In making a bold play to kick off Thursday nights with comedies, CBS executives name-checked “Cheers” and other sitcoms that ruled ‘80s TV. Fox has “Lonestar,” an oil-industry soap that recalls “Dallas,” which became a national obsession in the early ‘80s. CBS is remaking “Hawaii Five-O,” which originally left the airwaves in 1980, and ABC’s forensics drama “Body of Proof” looks like nothing so much as “Quincy, M.E.” (1976-83) with Jack Klugman replaced by the much-less-craggy Dana Delany.

You can’t blame TV execs, who unfurled their fall schedules for advertisers this week in New York, for feeling nostalgic. This future stuff is hard. Last year, NBC tried to leap into tomorrow by axing its 10 p.m. dramas and bringing Jay Leno to prime time; the network fell flat on its face.

ABC did the near-impossible — create a genuine hit with a new comedy, “Modern Family” — and still wound up in the ratings cellar. CBS and Fox are battling for the lead with nerves on edge: The former is contemplating the slow but inevitable erosion of its signature “CSI” franchise while the latter is facing a similar prospect for “American Idol,” TV’s ratings monster for most of the last decade.

So programmers are making a bold gamble … on what worked in the past. The 1980s make a reassuring reference point, not just because most of today’s 40-ish programmers came of age during that era. It was also the high-water mark of the four networks (Fox started in 1986), the time of greatest audience reach before the relentless incursion of cable and the Internet.

At the network’s “upfront” presentations this week, gone were the gauzy, futuristic proclamations about expanding to new platforms, digital strategies and other PowerPoint gobbledygook (well, except at ABC, where Disney-ABC TV boss Anne Sweeney stumbled over the words “pad” and “pod” during her talk). Ditto new reality shows, which vanished from fall schedules for the first time since the craze for that genre started nearly 10 years ago.
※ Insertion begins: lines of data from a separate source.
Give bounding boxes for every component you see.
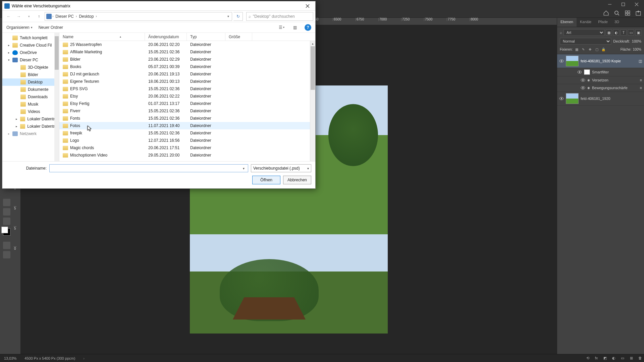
file-row[interactable]: Logo12.07.2021 16:56Dateiordner [59,137,315,144]
new-layer-icon[interactable]: ⊞ [629,355,634,361]
nav-up-button[interactable]: ↑ [35,12,43,21]
fill-value[interactable]: 100% [633,48,641,51]
column-size[interactable]: Größe [225,33,252,41]
search-icon[interactable] [614,10,620,16]
tree-chevron-icon[interactable]: ▸ [7,132,10,135]
filter-type-icon[interactable]: T [621,29,627,36]
file-row[interactable]: Fiverr15.05.2021 02:36Dateiordner [59,107,315,115]
tree-item[interactable]: ▸Netzwerk [2,130,59,137]
view-mode-button[interactable]: ☰ ▾ [278,24,285,31]
home-icon[interactable] [603,10,609,16]
trash-icon[interactable]: 🗑 [637,355,643,361]
maximize-button[interactable] [616,1,630,8]
file-row[interactable]: Mischoptionen Video29.05.2021 20:00Datei… [59,152,315,159]
help-button[interactable]: ? [305,24,311,31]
file-row[interactable]: DJ mit geräusch20.06.2021 19:13Dateiordn… [59,70,315,78]
tab-ebenen[interactable]: Ebenen [557,18,577,27]
tree-item[interactable]: Desktop [2,78,59,86]
preview-pane-button[interactable]: ▥ [291,24,299,31]
share-icon[interactable] [635,10,641,16]
tree-item[interactable]: Downloads [2,93,59,101]
file-row[interactable]: EPS SVG15.05.2021 02:36Dateiordner [59,85,315,93]
chevron-down-icon[interactable]: ▾ [24,12,33,21]
tree-chevron-icon[interactable]: ▸ [15,117,18,121]
cancel-button[interactable]: Abbrechen [283,176,311,184]
tree-item[interactable]: ▸OneDrive [2,49,59,56]
visibility-eye-icon[interactable] [581,78,585,82]
tool-icon[interactable] [3,251,10,258]
addr-dropdown-icon[interactable]: ▾ [226,14,230,18]
filetype-select[interactable]: Verschiebungsdatei (.psd) ▾ [251,164,311,172]
breadcrumb-folder[interactable]: Desktop [77,13,95,19]
tree-chevron-icon[interactable]: ▸ [7,44,10,47]
grid-icon[interactable] [625,10,631,16]
visibility-eye-icon[interactable] [581,85,585,90]
lock-all-icon[interactable]: 🔒 [601,47,606,52]
layer-row[interactable]: feld-406181_1920 Kopie◫ [557,54,644,68]
scrollbar[interactable]: ▴ ▾ [310,41,315,161]
column-name[interactable]: Name▴ [59,33,145,41]
file-row[interactable]: Books05.07.2021 00:39Dateiordner [59,63,315,70]
tool-icon[interactable] [3,208,10,216]
visibility-eye-icon[interactable] [559,59,564,63]
tree-item[interactable]: ▸Creative Cloud Fil [2,42,59,49]
layer-row[interactable]: Smartfilter [557,68,644,76]
adjustment-icon[interactable]: ◐ [611,355,616,361]
link-icon[interactable]: ⟲ [585,355,590,361]
color-swatch[interactable] [3,228,10,236]
file-row[interactable]: Magic chords20.06.2021 17:51Dateiordner [59,144,315,152]
refresh-button[interactable]: ↻ [233,12,243,21]
filter-options-icon[interactable]: ≡ [640,78,642,82]
chevron-down-icon[interactable]: ▾ [241,167,247,170]
layer-row[interactable]: ◉Bewegungsunschärfe≡ [557,84,644,92]
filter-smart-icon[interactable]: ▣ [635,29,641,36]
tree-item[interactable]: Bilder [2,71,59,78]
nav-back-button[interactable]: ← [4,12,13,21]
layer-row[interactable]: ◉Versetzen≡ [557,76,644,84]
tool-icon[interactable] [3,199,10,206]
file-row[interactable]: Affiliate Marketing15.05.2021 02:36Datei… [59,48,315,56]
search-input[interactable]: ⌕ "Desktop" durchsuchen [246,12,313,21]
folder-tree[interactable]: Twitch komplett▸Creative Cloud Fil▸OneDr… [2,33,59,161]
file-row[interactable]: Fonts15.05.2021 02:36Dateiordner [59,115,315,122]
filter-shape-icon[interactable]: ▭ [628,29,634,36]
file-row[interactable]: freepik15.05.2021 02:36Dateiordner [59,129,315,137]
lock-artboard-icon[interactable]: ▢ [594,47,599,52]
tree-item[interactable]: Twitch komplett [2,34,59,42]
nav-forward-button[interactable]: → [14,12,23,21]
tool-icon[interactable] [3,218,10,225]
tree-chevron-icon[interactable]: ▸ [15,125,18,128]
fx-icon[interactable]: fx [594,355,599,361]
chevron-right-icon[interactable]: › [76,14,77,18]
status-docinfo[interactable]: 4500 Px x 5400 Px (300 ppcm) [24,356,75,360]
scrollbar[interactable] [54,33,59,161]
blend-mode-select[interactable]: Normal [560,38,611,45]
new-folder-button[interactable]: Neuer Ordner [39,25,63,30]
close-button[interactable] [630,1,643,8]
tab-3d[interactable]: 3D [611,18,623,27]
tree-item[interactable]: Dokumente [2,86,59,93]
open-button[interactable]: Öffnen [252,176,280,184]
filename-input[interactable]: ▾ [49,164,248,172]
tree-item[interactable]: 3D-Objekte [2,64,59,71]
file-row[interactable]: 25 Wassertropfen20.06.2021 02:20Dateiord… [59,41,315,48]
file-row[interactable]: Bilder23.06.2021 02:29Dateiordner [59,56,315,63]
column-date[interactable]: Änderungsdatum [145,33,187,41]
tree-item[interactable]: ▾Dieser PC [2,56,59,64]
filter-pixel-icon[interactable]: ▦ [606,29,612,36]
file-row[interactable]: Eigene Texturen18.06.2021 00:13Dateiordn… [59,78,315,85]
tree-item[interactable]: Videos [2,108,59,115]
chevron-right-icon[interactable]: › [52,14,53,18]
chevron-right-icon[interactable]: › [83,356,85,360]
tree-item[interactable]: ▸Lokaler Datenträ [2,123,59,130]
tree-item[interactable]: ▸Lokaler Datenträ [2,115,59,123]
file-row[interactable]: Fotos11.07.2021 19:40Dateiordner [59,122,315,129]
layer-filter-kind[interactable]: Art [564,29,604,36]
address-bar[interactable]: › Dieser PC › Desktop › ▾ [45,12,232,21]
filter-options-icon[interactable]: ≡ [640,86,642,90]
tab-pfade[interactable]: Pfade [595,18,611,27]
filter-adjust-icon[interactable]: ◐ [613,29,619,36]
lock-position-icon[interactable]: ✥ [587,47,593,52]
scroll-up-icon[interactable]: ▴ [310,41,315,46]
organize-menu[interactable]: Organisieren▾ [6,25,33,30]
What’s making a comeback instead are old-fashioned scheduling ploys — Fox ad chief Jon Nesvig told advertisers that 80% of TV shows are still watched live, knocking down the view that the future lies with DVRs and other “time-shifted viewing” — and scripted series, the meat-and-potatoes of network lineups for most of the last 60 years.

CBS has gotten the most attention for its Thursday gambit, which involves opening the night with its emerging sitcom hit “The Big Bang Theory,” displacing “Survivor,” which will move to Wednesdays. It’s a brave move that could bring more viewers to CBS on a key night when movie studios throw around a lot of ad money.

But “Big Bang” is followed by “$#*! My Dad Says,” a new comedy starring William Shatner, which, in a likely sign of trouble, is already being retooled. Clips of “$#*!” brought to mind not “Cheers” but “Bram & Alice,” another aging parent-grown child sitcom which ran for a few episodes on CBS a few seasons back.

CBS scheduling chief Kelly Kahl coined a paradox to describe the network’s maneuverings: “aggressive stability.” The aggressive part is open to debate, but stability seems to be a yearning for all the networks. Shatner’s was not the only familiar face glimpsed at network presentations and parties; the new lineups are crowded with now-middle-age stars who first shot to fame during the Reagan years: Delany, Jimmy Smits (of NBC’s “Outlaw”), Blair Underwood (in NBC’s “The Event”), Tom Selleck (CBS’ “Blue Bloods”) and even former “Flashdance” star Jennifer Beals (late of “The L Word” and now headed for Fox’s “Ride-Along” in midseason).

The real question is whether the new lineups have any potential breakthrough series among all the throwbacks. Networks are still relying heavily on courtroom and crime dramas, a default choice at a time when networks are paying a lot of lip service to imaginative ideals. At 10 p.m. Mondays and Wednesdays, in fact, crime shows will be the only broadcast choices, including Jerry Bruckheimer’s new U.S. marshals epic “Chase” on NBC, CBS’ “Defenders” with Jim Belushi and Jerry O’Connell as Vegas lawyers and NBC’s new “Law & Order” spinoff in Los Angeles.

But what tends to drive viewers to networks are fresh takes on familiar concepts; in retrospect they seem obvious but at the time, no one saw them coming. CBS originally scheduled “CSI: Crime Scene Investigation” in an undesirable Friday slot. “American Idol” was initially a summer show. They were not like other things on TV at the time.

From that perspective, shows such as “Mike & Molly” and “Undercovers” might have the best shots. A CBS sitcom that seems to pick up where “Paul Blart: Mall Cop” left off, “Mike & Molly” is a romantic comedy about a cop and a teacher. It’s a conventional sitcom in many respects, but its two main characters could not be more implausible for the typically looks-obsessed fantasy land of network TV.

“Undercovers,” meanwhile, is a one-hour action drama about a married couple (Boris Kodjoe and Gugu Mbatha-Raw) who happen to be spies. New twists? Sure. New concept? No way. “Undercovers” plays like an updated, techno-friendly twist on “Hart to Hart.”

You know “Hart to Hart,” right? It’s that Aaron Spelling detective show from the 1980s.